_Data under study_:
++++++
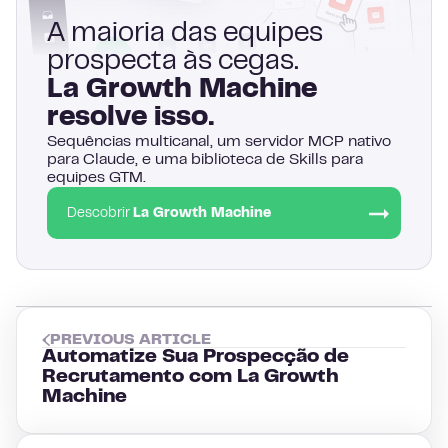
A maioria das equipes
prospecta às cegas.
La Growth Machine
resolve isso.
Sequências multicanal, um servidor MCP nativo
para Claude, e uma biblioteca de Skills para
equipes GTM.
Descobrir
La Growth Machine
PREVIOUS ARTICLE
Automatize Sua Prospecção de
Recrutamento com La Growth
Machine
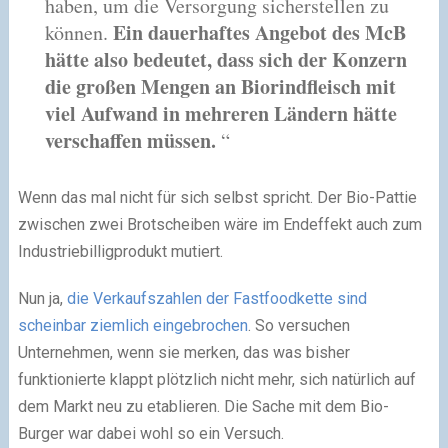
haben, um die Versorgung sicherstellen zu
Ein dauerhaftes Angebot des McB
können.
hätte also bedeutet, dass sich der Konzern
die großen Mengen an Biorindfleisch mit
viel Aufwand in mehreren Ländern hätte
verschaffen müssen.
“
Wenn das mal nicht für sich selbst spricht. Der Bio-Pattie
zwischen zwei Brotscheiben wäre im Endeffekt auch zum
Industriebilligprodukt mutiert.
Nun ja,
die Verkaufszahlen der Fastfoodkette sind
scheinbar ziemlich eingebrochen
. So versuchen
Unternehmen, wenn sie merken, das was bisher
funktionierte klappt plötzlich nicht mehr, sich natürlich auf
dem Markt neu zu etablieren. Die Sache mit dem Bio-
Burger war dabei wohl so ein Versuch.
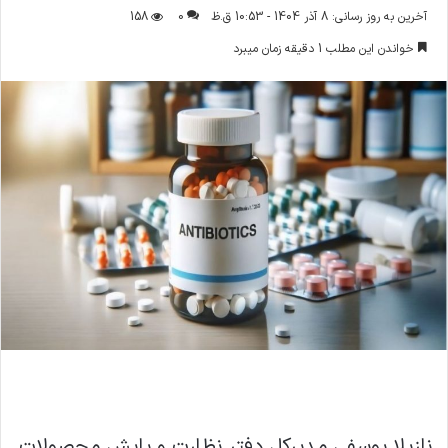
ر
آخرین به روز رسانی: 8 آذر 1404 - 10:53 ق.ظ
0
158
س
خواندن این مطلب 1 دقیقه زمان میبرد
ا
ل
ا
ی
م
ی
ل
نازیلا یوسفی مدیرکل دفتر نظارت و پایش محصولات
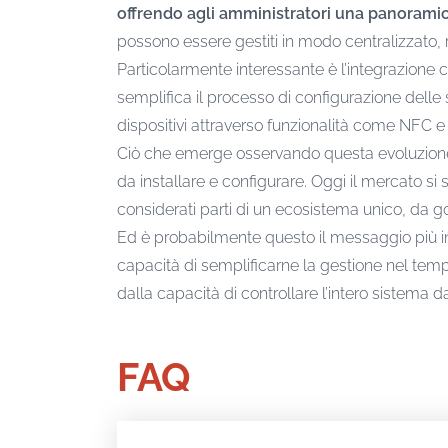
offrendo agli amministratori una panoramica
possono essere gestiti in modo centralizzato, ri
Particolarmente interessante è l’integrazione 
semplifica il processo di configurazione delle 
dispositivi attraverso funzionalità come NFC e
Ciò che emerge osservando questa evoluzione 
da installare e configurare. Oggi il mercato s
considerati parti di un ecosistema unico, da 
Ed è probabilmente questo il messaggio più in
capacità di semplificarne la gestione nel temp
dalla capacità di controllare l’intero sistema 
FAQ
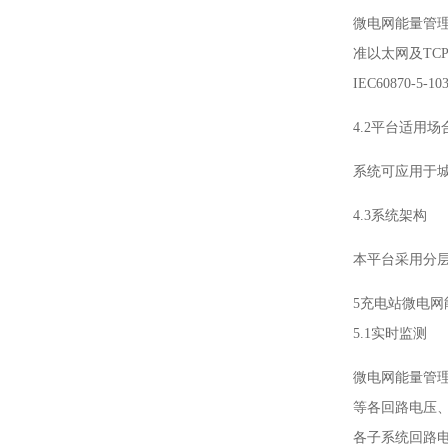
微电网能量管
准以太网及TCP
IEC60870-5-
4.2平台适用场
系统可应用于
4.3系统架构
本平台采用分
5充电站微电网
5.1实时监测
微电网能量管
等各回路电压
各子系统回路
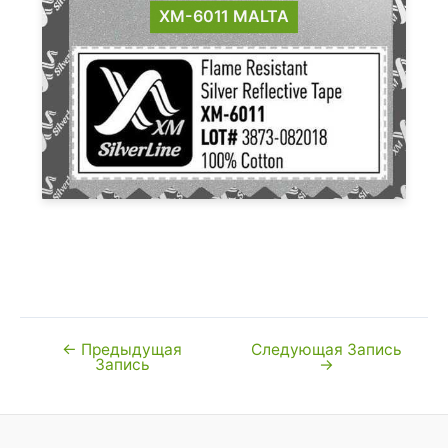
XM-6011 MALTA
←
Предыдущая
Следующая Запись
Навигация
Запись
→
по
записям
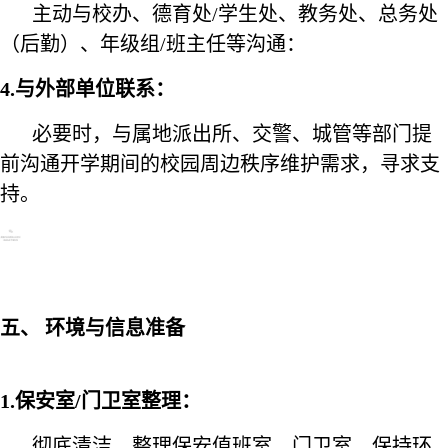
主动与校办、德育处/学生处、教务处、总务处
（后勤）、年级组/班主任等沟通：
4.与外部单位联系：
必要时，与属地派出所、交警、城管等部门提
前沟通开学期间的校园周边秩序维护需求，寻求支
持。
五、 环境与信息准备
1.保安室/门卫室整理：
彻底清洁、整理保安值班室、门卫室，保持环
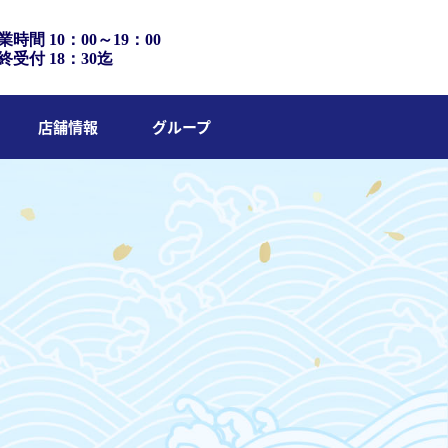
業時間 10：00～19：00
終受付 18：30迄
店舗情報
グループ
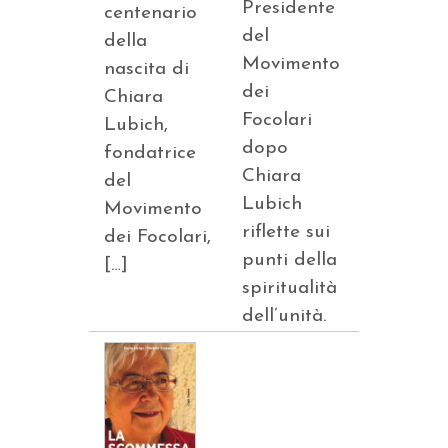
Presidente
centenario
del
della
Movimento
nascita di
dei
Chiara
Focolari
Lubich,
dopo
fondatrice
Chiara
del
Lubich
Movimento
riflette sui
dei Focolari,
punti della
[…]
spiritualità
dell’unità.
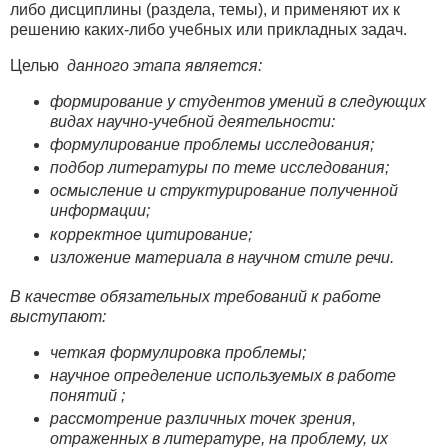
либо дисциплины (раздела, темы), и применяют их к
решению каких-либо учебных или прикладных задач.
Целью
данного этапа является:
формирование у студентов умений в следующих
видах научно-учебной деятельности:
формулирование проблемы исследования;
подбор литературы по теме исследования;
осмысление и структурирование полученной
информации;
корректное цитирование;
изложение материала в научном стиле речи.
В качестве обязательных требований к работе
выступают:
четкая формулировка проблемы;
научное определение используемых в работе
понятий ;
рассмотрение различных точек зрения,
отраженных в литературе, на проблему, их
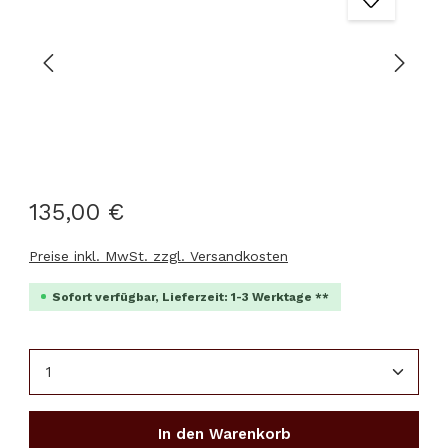
135,00 €
Preise inkl. MwSt. zzgl. Versandkosten
Sofort verfügbar, Lieferzeit: 1-3 Werktage **
Produkt Anzahl: Gib den gewünschten Wert ein 
In den Warenkorb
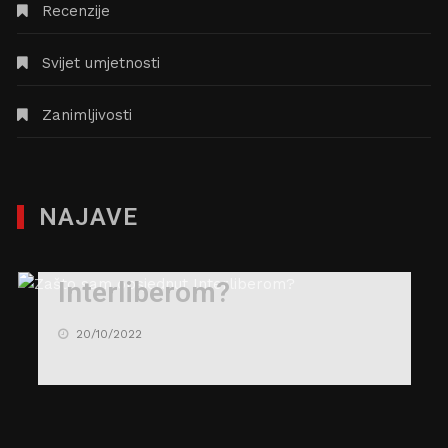
Recenzije
Svijet umjetnosti
Zanimljivosti
NAJAVE
Zašto sam opsjednut
Interliberom?
20/10/2022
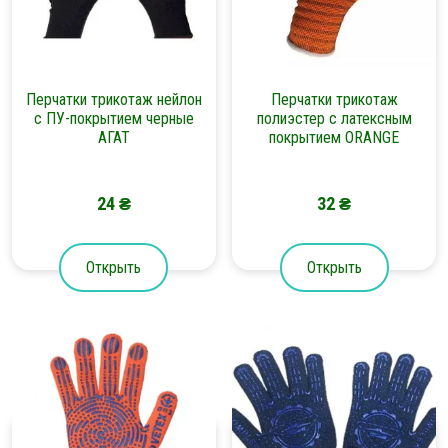
Перчатки трикотаж нейлон
Перчатки трикотаж
с ПУ-покрытием черные
полиэстер с латексным
АГАТ
покрытием ORANGE
24
₴
32
₴
Открыть
Открыть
++++++
Output all of the listing above, exactly as given, but without its pictures.

A maioria das equipes
prospecta às cegas.
La Growth Machine
resolve isso.
Sequências multicanal, um servidor MCP nativo
para Claude, e uma biblioteca de Skills para
equipes GTM.
Descobrir
La Growth Machine
PREVIOUS ARTICLE
Automatize Sua Prospecção de
Recrutamento com La Growth
Machine
haben, um die Versorgung sicherstellen zu
Ein dauerhaftes Angebot des McB
können.
hätte also bedeutet, dass sich der Konzern
die großen Mengen an Biorindfleisch mit
viel Aufwand in mehreren Ländern hätte
verschaffen müssen.
“
Wenn das mal nicht für sich selbst spricht. Der Bio-Pattie
zwischen zwei Brotscheiben wäre im Endeffekt auch zum
Industriebilligprodukt mutiert.
Nun ja,
die Verkaufszahlen der Fastfoodkette sind
scheinbar ziemlich eingebrochen
. So versuchen
Unternehmen, wenn sie merken, das was bisher
funktionierte klappt plötzlich nicht mehr, sich natürlich auf
dem Markt neu zu etablieren. Die Sache mit dem Bio-
Burger war dabei wohl so ein Versuch.
ر
آخرین به روز رسانی: 8 آذر 1404 - 10:53 ق.ظ
0
158
س
خواندن این مطلب 1 دقیقه زمان میبرد
ا
ل
ا
ی
م
ی
ل
نازیلا یوسفی مدیرکل دفتر نظارت و پایش محصولات
offrendo agli amministratori una panoramica
possono essere gestiti in modo centralizzato, ri
Particolarmente interessante è l’integrazione 
semplifica il processo di configurazione delle 
dispositivi attraverso funzionalità come NFC e
Ciò che emerge osservando questa evoluzione 
da installare e configurare. Oggi il mercato s
considerati parti di un ecosistema unico, da 
Ed è probabilmente questo il messaggio più in
capacità di semplificarne la gestione nel temp
dalla capacità di controllare l’intero sistema 
FAQ
微电网能量管
准以太网及TCP
IEC60870-5-
4.2平台适用场
系统可应用于
4.3系统架构
本平台采用分
5充电站微电网
5.1实时监测
微电网能量管
等各回路电压
各子系统回路
XM-6011 MALTA
←
Предыдущая
Следующая Запись
Навигация
Запись
→
по
записям
主动与校办、德育处/学生处、教务处、总务处
（后勤）、年级组/班主任等沟通：
4.与外部单位联系：
必要时，与属地派出所、交警、城管等部门提
前沟通开学期间的校园周边秩序维护需求，寻求支
持。
五、 环境与信息准备
1.保安室/门卫室整理：
彻底清洁、整理保安值班室、门卫室，保持环
業時間 10：00～19：00
終受付 18：30迄
店舗情報
グループ
Presidente
centenario
del
della
Movimento
nascita di
dei
Chiara
Focolari
Lubich,
dopo
fondatrice
Chiara
del
Lubich
Movimento
riflette sui
dei Focolari,
punti della
[…]
spiritualità
dell’unità.
либо дисциплины (раздела, темы), и применяют их к
решению каких-либо учебных или прикладных задач.
Целью
данного этапа является:
формирование у студентов умений в следующих
видах научно-учебной деятельности:
формулирование проблемы исследования;
подбор литературы по теме исследования;
осмысление и структурирование полученной
информации;
корректное цитирование;
изложение материала в научном стиле речи.
В качестве обязательных требований к работе
выступают:
четкая формулировка проблемы;
научное определение используемых в работе
понятий ;
рассмотрение различных точек зрения,
отраженных в литературе, на проблему, их
135,00 €
Preise inkl. MwSt. zzgl. Versandkosten
Sofort verfügbar, Lieferzeit: 1-3 Werktage **
Produkt Anzahl: Gib den gewünschten Wert ein 
In den Warenkorb
Recenzije
Svijet umjetnosti
Zanimljivosti
NAJAVE
Zašto sam opsjednut
Interliberom?
20/10/2022
Перчатки трикотаж нейлон
Перчатки трикотаж
с ПУ-покрытием черные
полиэстер с латексным
АГАТ
покрытием ORANGE
24
₴
32
₴
Открыть
Открыть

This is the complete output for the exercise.